Chaz Mostert says Tickford Racing has taken “a different approach” to set-up for this weekend’s WD-40 Phillip Island 500 after a thorough debrief of a horror Symmons Plains.
The four-car squad failed to qualify a car in the top 10 for either race, with a 10th for Mostert in the 200km Sunday encounter the best showing from its weekend.
Mostert had been just 17th in Saturday ARMOR ALL Qualifying before retiring from that afternoon’s race after exhaust damage caused a fire at the left-rear of the Supercheap Falcon.
That incident aside, Mostert felt something was broken in the car throughout the weekend, such was its lack of speed.
The 26-year-old says the team’s post-event debrief did not reveal any such issues, but is hopeful that a set-up rethink can put the team back on track at Phillip Island.
Mostert is the reigning Sunday winner at the venue, having bounced back after being one of many to be struck down by a tyre failure in the Saturday encounter 12 months ago.
“I don’t want to talk too much about it until we roll out this weekend and see if we’ve gotten out some of the demons in the car,” he said of what went wrong in Tasmania.

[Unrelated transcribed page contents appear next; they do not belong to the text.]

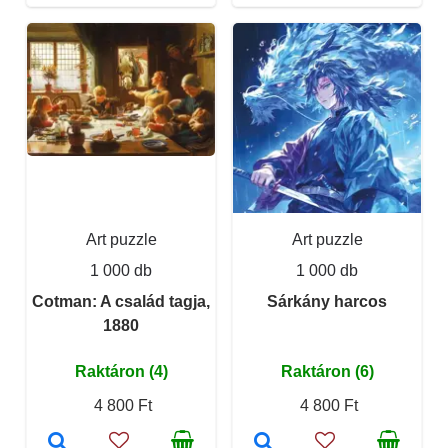
Art puzzle
Art puzzle
1 000 db
1 000 db
Cotman: A család tagja,
Sárkány harcos
1880
Raktáron (4)
Raktáron (6)
4 800 Ft
4 800 Ft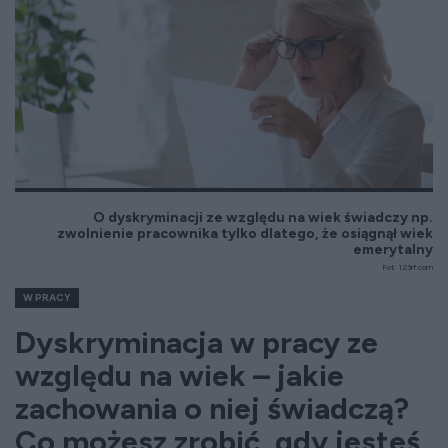
O dyskryminacji ze względu na wiek świadczy np.
zwolnienie pracownika tylko dlatego, że osiągnął wiek
emerytalny
Fot. 123rf.com
W PRACY
Dyskryminacja w pracy ze
względu na wiek – jakie
zachowania o niej świadczą?
Co możesz zrobić, gdy jesteś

“For me, the way the car was feeling, I swear something was broken in the car all weekend, but they’ve gone back to the workshop, looked at the car and everything seems to be in shape.
“Obviously some set-up trends that we went there with just didn’t work around Tassie, and that kind of scares you.
“A track that kind of has three main corners there, obviously start-stop, quite sharp, and obviously quite flowy as well, it’s not really going to be good here if we have the same car as Tassie.
“I trust in Adam [De Borre, engineer]. He has gone back and taken a different approach to it this weekend, hopefully gone back 12 months to where we were here, we had a good, reliable car that looked after its tyres.
“If we can’t get a result this weekend, then it’s back to the drawing board.”
Mostert took time out during his Phillip Island track walk on Thursday to pose for a photo with an ongoing reminder of his 2017 victory.
He had celebrated the win by performing a spectacular burnout in the Turn 1 run-off area – a move for which he was promptly fined $3,000.
Teams had been warned that no stationary burnouts would be permitted at the circuit, due to the potential for damage to the tarmac.
Describing it on social media today as “money well spent”, Mostert quipped that a repeat could be in store if he was to win again this weekend.
“If I did win I’d probably forget all that again and get another fine,” he laughed.